▸ **What the task asks**: Count every line in the data that contains the word "mais", then report that number alone.

(Transcribed page contents)
###

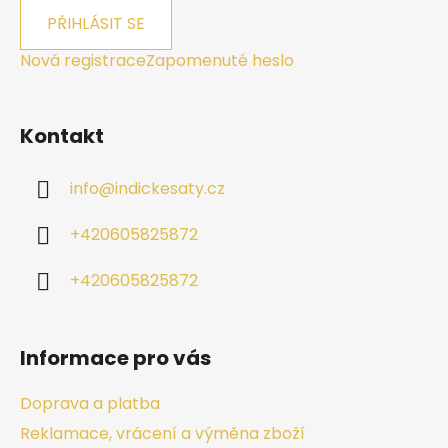
PŘIHLÁSIT SE
Nová registrace
Zapomenuté heslo
Kontakt
info
@
indickesaty.cz
+420605825872
+420605825872
Informace pro vás
Doprava a platba
Reklamace, vrácení a výměna zboží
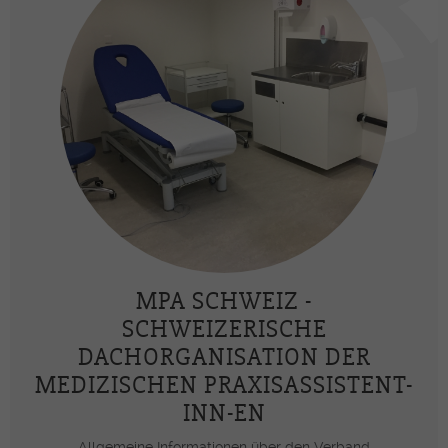
MPA SCHWEIZ -
SCHWEIZERISCHE
DACHORGANISATION DER
MEDIZISCHEN PRAXISASSISTENT-
INN-EN
Allgemeine Informationen über den Verband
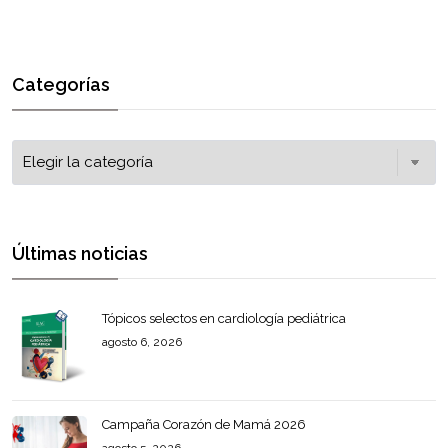
Categorías
Últimas noticias
Tópicos selectos en cardiología pediátrica
agosto 6, 2026
Campaña Corazón de Mamá 2026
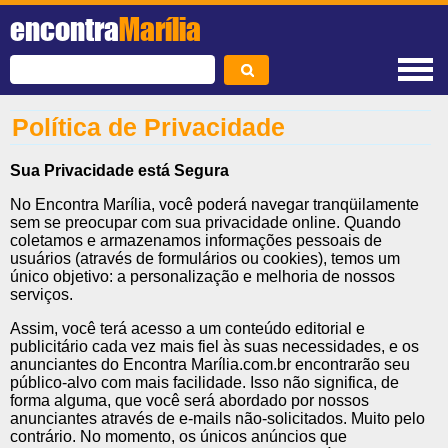
encontra
Marília
Política de Privacidade
Sua Privacidade está Segura
No Encontra Marília, você poderá navegar tranqüilamente
sem se preocupar com sua privacidade online. Quando
coletamos e armazenamos informações pessoais de
usuários (através de formulários ou cookies), temos um
único objetivo: a personalização e melhoria de nossos
serviços.
Assim, você terá acesso a um conteúdo editorial e
publicitário cada vez mais fiel às suas necessidades, e os
anunciantes do Encontra Marília.com.br encontrarão seu
público-alvo com mais facilidade. Isso não significa, de
forma alguma, que você será abordado por nossos
anunciantes através de e-mails não-solicitados. Muito pelo
contrário. No momento, os únicos anúncios que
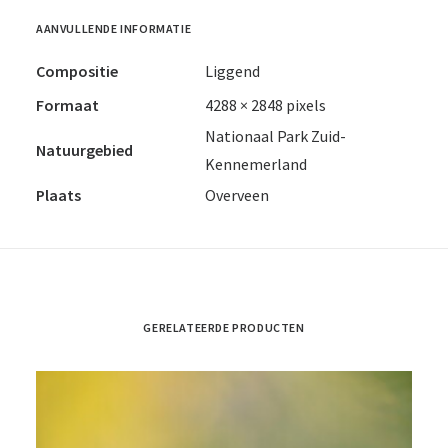
AANVULLENDE INFORMATIE
Compositie
Liggend
Formaat
4288 × 2848 pixels
Nationaal Park Zuid-
Natuurgebied
Kennemerland
Plaats
Overveen
GERELATEERDE PRODUCTEN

###

▸ **Exercise answer**: 2